Calibrated Boosting-Forest

Build Status

Calibrated Boosting-Forest (CBF) is an integrative technique that leverages both continuous and binary labels and output calibrated posterior probabilities. It is originally designed for ligand-based virtual screening and can be extended to other applications. Calibrated Boosting-Forest is a package created by Haozhen Wu from Small Molecule Screening Facility
at University of Wisconsin-Madison.

For more details, please see our paper:
Calibrated Boosting-Forest by Haozhen Wu

Key features:

  • Take both continuous and binary labels as input (multi-labels)
  • Superior ranking power over individual regression or classification model
  • Output well calibrated posterior probabilities
  • Streamlined hyper-parameter tuning stage
  • Support multiple evaluation and stopping metrics
  • Competitive benchmark results for well-known public datasets
  • XGBoost backend

Table of contents:

Dependencies:

Installation

We recommend you to use Anaconda for convenient installing packages. Right now, LightChem has been tested for Python 2.7 under OS X and linux Ubuntu Server 16.04.

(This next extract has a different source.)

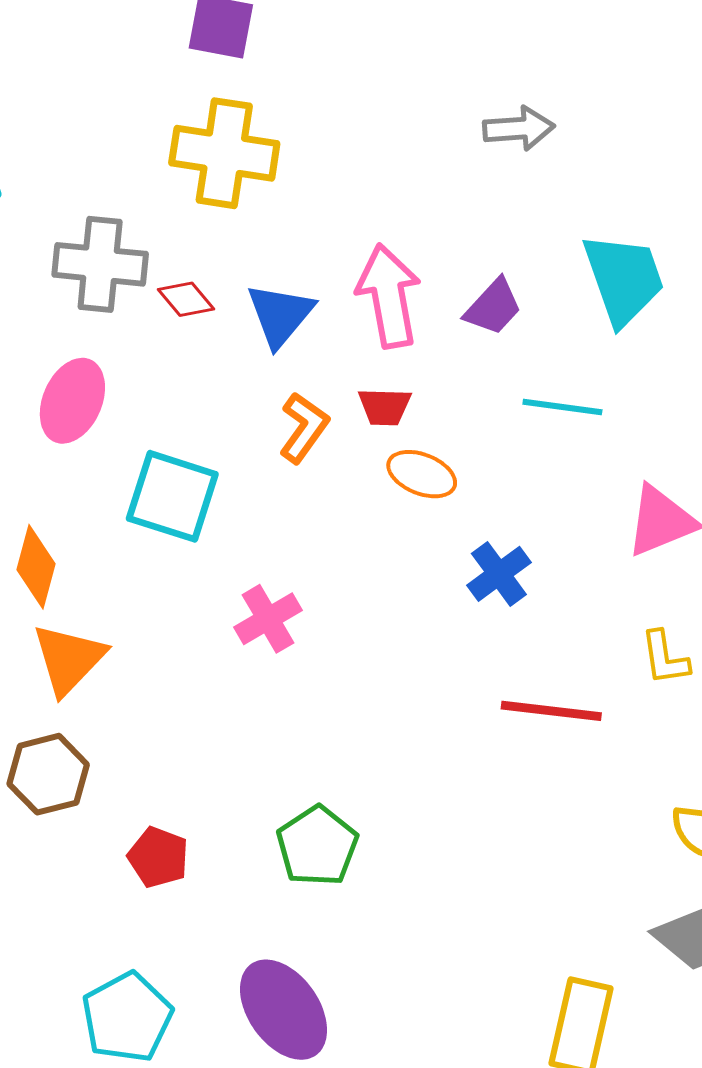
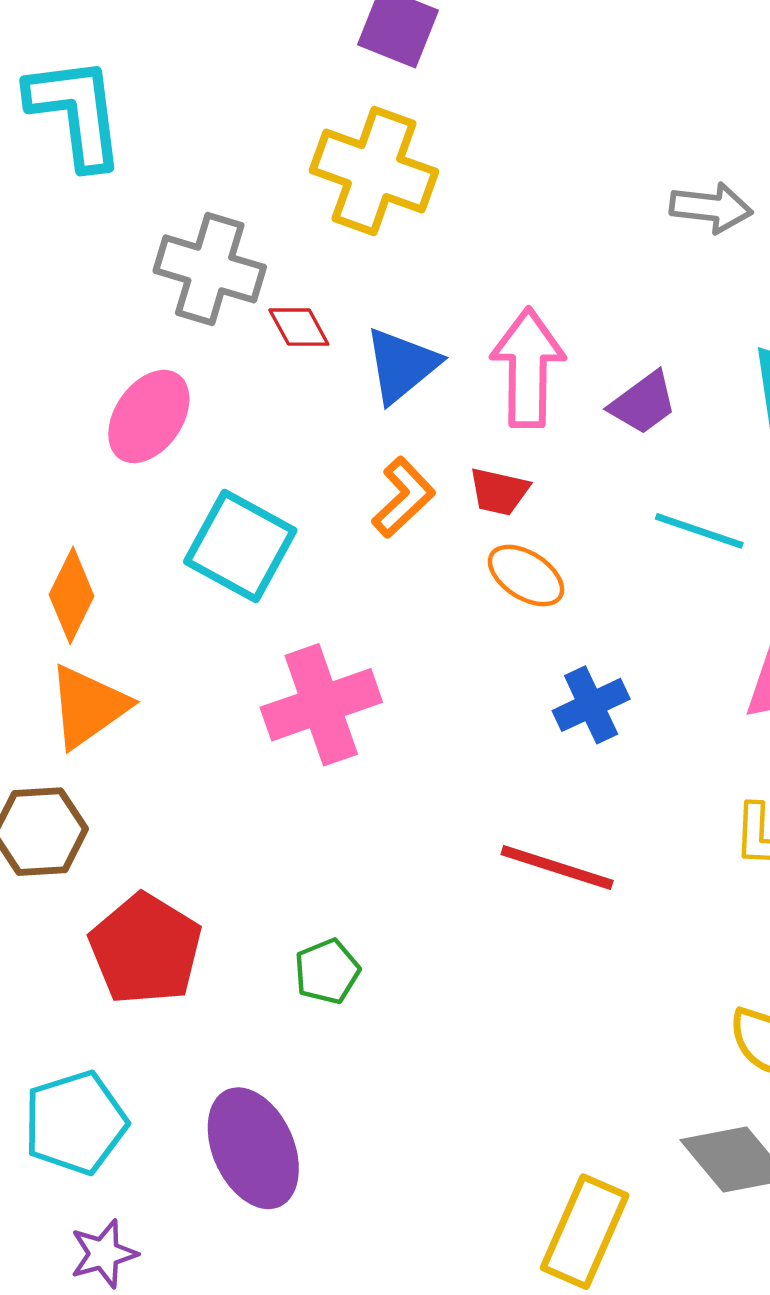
pink cross: (268, 619) -> (321, 705), size x1.5
red line: (551, 711) -> (557, 867), moved
green pentagon: (317, 846) -> (327, 971), size x0.7
red pentagon: (158, 857) -> (146, 949), size x1.6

  1. Download 64-bit Python 2.7 version of Anaconda for linux/OS X here and follow the instruction. After you installed Anaconda, you will have most of the dependencies ready.

  2. Install git if do not have:
    Linux Ubuntu:

    sudo yum install git-all
  3. Install scikit-learn:

    conda install scikit-learn=0.18
  4. Install conda distribution of xgboost

    conda install --yes -c conda-forge xgboost=0.6a2
  5. Install rdkit Note: rdkit is only used to transform SMILE string into fingerprint.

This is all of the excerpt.